Mais le clou de ces quatre jours fut notre cohabitation avec un couple de mésanges installé dans le nichoir qu’Ève nous a offert il y a deux ans. Nous n’avons tout d’abord pas su s’il était occupé. Les oiseaux dérangés par notre arrivée se méfiaient. Ce fut un soulagement d’en voir un se glisser subrepticement dans la petite ouverture ronde, un petit ver dans le bec. Proches de la table où nous prenons nos repas lorsqu’il fait beau, le risque était grand de les voir abandonner leur couvée.
Nous avons veillé à ne pas faire de gestes brutaux ni de bruits intempestifs et ils se sont habitués à nous. Quel plaisir ce fut de les voir vivre leur vie à quelques mètres sans faire d’histoire ! Gilles s’est pris de passion pour eux, méditant sur leurs allées et venues. Il est vrai que l’intense travail qui consiste à nourrir des petits affamés laisse perplexe ! Ils ne bénéficient pas de congés, ni d’assistance maternelle, ni de sécurité sociale. À eux de se débrouiller contre les chats !
Quelques points communs avec le film que nous avons vu dans le petit cinéma de Gex, une sorte de fable sur la survie dans la campagne en Iran, près de Chiraz. L’Odeur du vent. Images magnifiques de montagnes, de torrents sur fond de fatalité et de solidarité.
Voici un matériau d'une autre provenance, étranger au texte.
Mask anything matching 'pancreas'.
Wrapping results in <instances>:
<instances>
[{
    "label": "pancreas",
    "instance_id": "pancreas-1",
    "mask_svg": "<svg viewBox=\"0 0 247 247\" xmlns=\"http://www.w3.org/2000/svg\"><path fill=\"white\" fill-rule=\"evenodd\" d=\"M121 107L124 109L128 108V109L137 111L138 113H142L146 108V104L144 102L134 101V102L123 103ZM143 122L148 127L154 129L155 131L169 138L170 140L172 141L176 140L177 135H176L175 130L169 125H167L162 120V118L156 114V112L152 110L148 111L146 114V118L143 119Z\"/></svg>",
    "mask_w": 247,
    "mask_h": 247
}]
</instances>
À propos de cette rage de vivre, le monde occidental a été stupéfait d’apprendre qu’on avait fini par retrouver les quatre enfants, âgés de 13, 9, 4 et un an, perdus dans la forêt amazonienne depuis quarante jours. Ils avaient survécu aux bêtes sauvages, aux serpents, aux moustiques, aux pluies diluviennes, à la faim.
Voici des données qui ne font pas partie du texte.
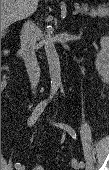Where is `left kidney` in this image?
I'll return each instance as SVG.
<instances>
[{"mask_svg":"<svg viewBox=\"0 0 109 170\" xmlns=\"http://www.w3.org/2000/svg\"><path fill=\"white\" fill-rule=\"evenodd\" d=\"M101 51L97 55L96 69L101 75H107L109 72V48L107 37L101 38Z\"/></svg>","mask_w":109,"mask_h":170,"instance_id":"obj_1","label":"left kidney"}]
</instances>
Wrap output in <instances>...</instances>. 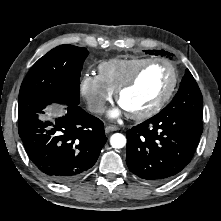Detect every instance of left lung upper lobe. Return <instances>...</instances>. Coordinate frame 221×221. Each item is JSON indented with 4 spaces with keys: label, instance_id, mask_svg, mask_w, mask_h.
I'll return each instance as SVG.
<instances>
[{
    "label": "left lung upper lobe",
    "instance_id": "obj_1",
    "mask_svg": "<svg viewBox=\"0 0 221 221\" xmlns=\"http://www.w3.org/2000/svg\"><path fill=\"white\" fill-rule=\"evenodd\" d=\"M155 52H158L154 50ZM151 54L153 51L147 50ZM202 121L203 98L200 89L188 69L173 100L165 107Z\"/></svg>",
    "mask_w": 221,
    "mask_h": 221
}]
</instances>
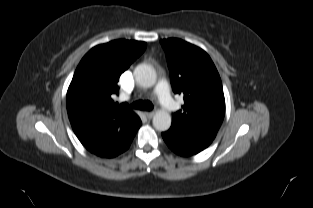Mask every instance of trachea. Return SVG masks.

À l’origine, j’avais cru à une blague. Un petit avion s’était écrasé dans la forêt tuant le pilote et deux adultes, dont la mère des enfants. Ils avaient disparu du lieu du crash, mais les secours prétendaient qu’il restait encore un espoir de les retrouver. Élevés dans une tribu autochtone, ils connaissaient la forêt et la fille de 13 ans avait l’habitude de s’occuper de ses frères et sœurs.
Très amaigris, pris en charge par les secours, ils ont révélé que leur mère avait survécu au crash pendant quatre jours. Ils s’étaient ensuite éloignés avec de la farine de manioc, une moustiquaire, une lampe de poche et des couches. Ils avaient mangé des fruits de la forêt, des racines. Ils avaient entendu les appels et ne s’étaient pas découragés. Un bel hommage à rendre aux peuples autochtones et à leur mode de vie.
Ces petits oiseaux-là garderont tout de même des séquelles de leur aventure. Espérons qu’ils préserveront leur liberté et ne se laisseront pas piéger par la vampirisation des médias occidentaux.